Senza capitale sociale i conti si sbagliano
È triste pensare che la Fiat consideri possibile lasciare l’Italia come sua base produttiva principale. Le imprese sono organismi vivi, che vivono nei territori, si nutrono delle sue sostanze, crescono e muoiono con essi. La Fiat, come tante imprese italiane piccole e grandi, è stata capace di crescere e di svilupparsi non solo e non tanto per la genialità degli imprenditori e dei tecnici, ma anche, e soprattutto, grazie ad un intreccio di cultura sociale, codici simbolici, valori, che ha creato valore.
Il luogo creatore di valore non è mai la singola fabbrica, ma il territorio naturale e sociale.
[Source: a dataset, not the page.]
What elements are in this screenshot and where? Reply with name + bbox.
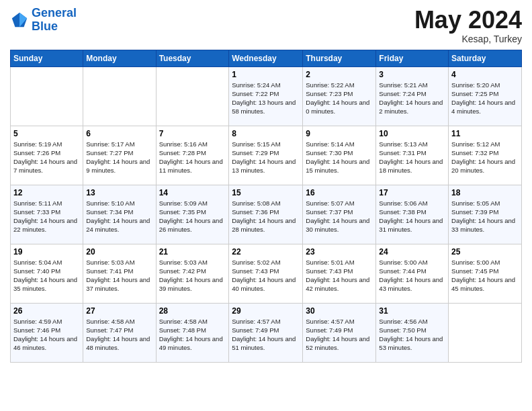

La Fiat può anche spostarsi da un’altra parte, ma sarà un’operazione molto pericolosa, almeno quanto il trapianto di una pianta da un luogo ad un altro. Un’impresa fa uso di tutto un insieme di saperi taciti, di mestieri, di arti, di storia, che non sono facilmente traducibili in una trimestrale, ma che sono realissimi almeno quanto i capitali tecnici e finanziari.
Qualcuno chiama tutto ciò capitale sociale, per mettere in luce la capacità produttiva di queste dimensioni immateriali. È certamente un capitale, ma non solo sociale, poiché è fatto anche di dimensioni etiche, spirituali, relazionali, quel patrimonio di virtù civiche che è stata una delle ricchezze della nostra tradizione e cultura. Negli ultimi anni alcuni elementi di questo capitale si sono deteriorati, ma ancora la Fiat vive e cresce per quel sapere diffuso e quella cultura dei territori torinesi, dei suoi artigiani e dei suoi tecnici, che la Fiat farà molta fatica a ritrovare e a ricreare da un’altra parte.
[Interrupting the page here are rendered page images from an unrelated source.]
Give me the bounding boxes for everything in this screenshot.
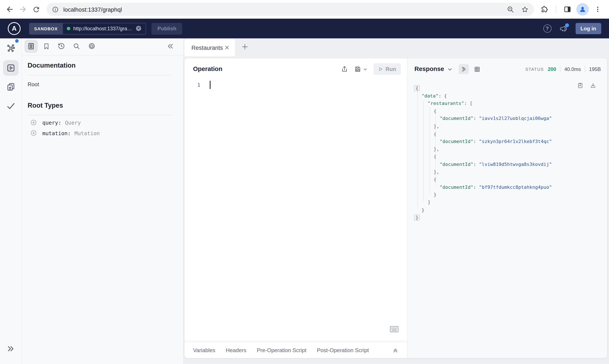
field-name[interactable]: query:: [42, 120, 61, 126]
puzzle-icon: [541, 5, 548, 13]
plus-circle-icon[interactable]: [30, 119, 37, 126]
endpoint-url-text[interactable]: http://localhost:1337/gra…: [73, 26, 132, 31]
response-dropdown-chevron-icon[interactable]: [448, 66, 453, 72]
announcements-button[interactable]: [559, 24, 568, 33]
indent-guide: [429, 107, 430, 194]
indent-guide: [435, 115, 436, 187]
connection-settings-gear-icon[interactable]: [135, 25, 142, 32]
json-line: "documentId": "bf97tfdumkcc8ptahkng4puo": [415, 183, 607, 191]
divider: [27, 115, 172, 116]
editor-line-number: 1: [197, 82, 200, 88]
rail-expand-button[interactable]: [6, 345, 15, 353]
docs-history-tab[interactable]: [55, 40, 68, 53]
zoom-out-icon[interactable]: [507, 6, 514, 13]
workspace: Documentation Root Root Types query: Que…: [0, 38, 609, 364]
browser-reload-button[interactable]: [29, 3, 43, 16]
response-json[interactable]: {"data": {"restaurants": [{"documentId":…: [415, 82, 607, 358]
save-button[interactable]: [354, 66, 367, 73]
three-dots-icon: [594, 6, 601, 13]
editor-card: Operation Run: [185, 58, 607, 358]
new-tab-button[interactable]: [241, 43, 248, 51]
rail-changelog-button[interactable]: [6, 82, 15, 92]
site-info-icon[interactable]: [52, 6, 59, 13]
docs-settings-tab[interactable]: [85, 40, 98, 53]
json-line: "data": {: [415, 92, 607, 100]
docs-saved-tab[interactable]: [40, 40, 53, 53]
operation-editor[interactable]: [206, 80, 407, 342]
browser-menu-button[interactable]: [591, 3, 604, 16]
back-arrow-icon: [5, 5, 14, 13]
sandbox-badge: SANDBOX: [29, 23, 63, 34]
json-line: "documentId": "lviw819d5htwvga8s3kovdij": [415, 161, 607, 169]
json-line: }: [415, 206, 607, 214]
keyboard-shortcuts-button[interactable]: [390, 326, 398, 332]
drawer-tab[interactable]: Variables: [193, 347, 215, 353]
response-pane: Response STATUS 200 40.0ms: [407, 58, 607, 358]
run-button[interactable]: Run: [374, 63, 401, 75]
rail-explorer-button[interactable]: [3, 60, 18, 76]
plus-circle-icon[interactable]: [30, 130, 37, 136]
close-tab-icon[interactable]: [224, 45, 230, 50]
endpoint-input[interactable]: http://localhost:1337/gra…: [63, 23, 146, 34]
documentation-panel: Documentation Root Root Types query: Que…: [22, 38, 184, 364]
divider: [27, 75, 172, 76]
field-name[interactable]: mutation:: [42, 130, 71, 136]
browser-back-button[interactable]: [3, 3, 16, 16]
bookmark-star-icon[interactable]: [521, 6, 529, 13]
json-line: "documentId": "szkyn3pr64r1v2lkebf3t4qc": [415, 138, 607, 145]
drawer-tab[interactable]: Pre-Operation Script: [257, 347, 306, 353]
tree-view-button[interactable]: [459, 64, 469, 74]
root-types-title: Root Types: [27, 102, 63, 110]
play-icon: [378, 67, 383, 71]
response-size: 195B: [589, 66, 601, 72]
address-bar[interactable]: localhost:1337/graphql: [47, 3, 534, 16]
json-line: {: [415, 130, 607, 138]
query-field-row[interactable]: query: Query: [30, 119, 81, 126]
toolbar-divider: [556, 5, 556, 13]
json-line: ]: [415, 199, 607, 206]
rail-checks-button[interactable]: [6, 101, 16, 111]
side-panel-button[interactable]: [561, 3, 574, 16]
gear-icon: [88, 42, 96, 50]
login-button[interactable]: Log in: [575, 23, 601, 34]
extensions-button[interactable]: [538, 3, 551, 16]
save-floppy-icon: [354, 66, 361, 73]
mutation-field-row[interactable]: mutation: Mutation: [30, 129, 100, 137]
docs-search-tab[interactable]: [70, 40, 83, 53]
docs-collapse-button[interactable]: [164, 40, 177, 53]
help-button[interactable]: ?: [543, 24, 551, 32]
browser-forward-button[interactable]: [16, 3, 29, 16]
apollo-logo[interactable]: A: [8, 22, 21, 35]
drawer-expand-button[interactable]: [392, 347, 398, 353]
table-view-icon: [474, 66, 480, 72]
drawer-tab[interactable]: Post-Operation Script: [317, 347, 369, 353]
share-icon[interactable]: [341, 66, 348, 73]
schema-graph-icon: [6, 43, 16, 54]
notification-dot: [565, 23, 569, 27]
side-panel-icon: [564, 5, 571, 13]
keyboard-icon: [390, 326, 398, 332]
json-line: "documentId": "iavv1s2l27uoblqcjai06wga": [415, 115, 607, 123]
bookmark-icon: [43, 43, 50, 50]
json-line: },: [415, 123, 607, 130]
docs-toolbar: [22, 38, 183, 55]
tree-view-icon: [461, 66, 467, 72]
operation-title: Operation: [193, 66, 222, 73]
json-line: }: [415, 191, 607, 199]
url-text[interactable]: localhost:1337/graphql: [63, 6, 507, 13]
tab-restaurants[interactable]: Restaurants: [185, 39, 235, 56]
drawer-tab[interactable]: Headers: [226, 347, 246, 353]
root-link[interactable]: Root: [27, 81, 39, 87]
rail-schema-button[interactable]: [6, 43, 16, 54]
response-header: Response STATUS 200 40.0ms: [407, 58, 607, 80]
publish-button[interactable]: Publish: [152, 23, 182, 34]
status-label: STATUS: [525, 67, 544, 71]
browser-actions: [538, 3, 606, 16]
json-line: "restaurants": [: [415, 100, 607, 107]
table-view-button[interactable]: [472, 64, 482, 74]
field-type[interactable]: Mutation: [75, 130, 100, 136]
profile-avatar[interactable]: [576, 3, 589, 16]
docs-documentation-tab[interactable]: [24, 40, 38, 53]
fold-gutter-line: [417, 92, 418, 209]
field-type[interactable]: Query: [65, 120, 81, 126]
È mia impressione che Marchionne, anche per la sua formazione e storia, non veda abbastanza questa forma di capitale immateriale, e quindi faccia male i conti quando pensa che sarebbe più efficiente spostarsi. Se la Fiat deciderà di investire in Italia non deve essere principalmente per ragioni di riconoscenza nei confronti dell’Italia del passato e dei soldi e sostegno che ha avuto in questi cento anni: nella contabilità di questo secolo e oltre di rapporto tra Fiat e Italia ci sono entrate e uscite da ambo le parti, e non so dire quali siano maggiori.
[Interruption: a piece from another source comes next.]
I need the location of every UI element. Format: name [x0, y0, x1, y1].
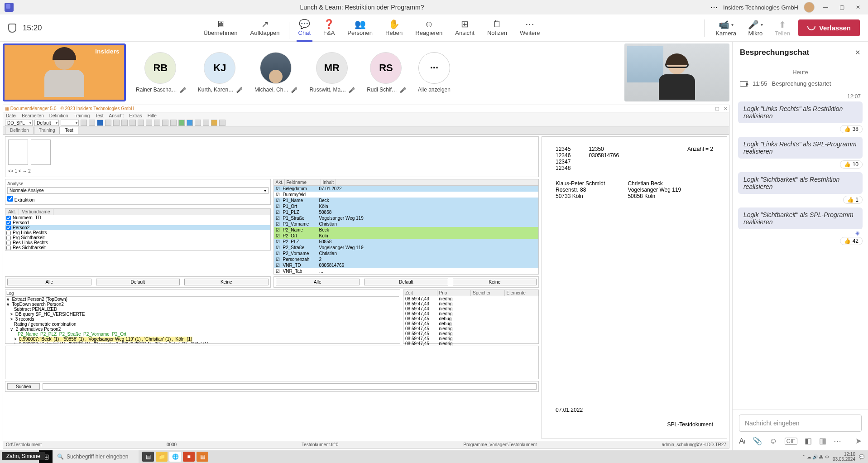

La Fiat deve rimanere se non vuole perdersi, perché – ce lo dice la storia – le imprese muoiono quando perdono un aggancio a una storia e a un humus, a meno che non siano capaci di reinventarlo (e con una storia di un secolo reinventarsi un’identità totalmente nuova è operazione ardua, forse impossibile). Il futuro della Fiat è legato al futuro dell’Italia. Mentre non è vera l’affermazione simmetrica, perché la Fiat occupa in Italia, compreso l’indotto, non più di 100 mila lavoratori, circa un ventesimo dell’economia sociale, e forse un cinquantesimo della piccola e media impresa. L’Italia tratterrà la Fiat non invocando la riconoscenza, ma solo ricordando questi semplici princìpi dell’economia del buon senso.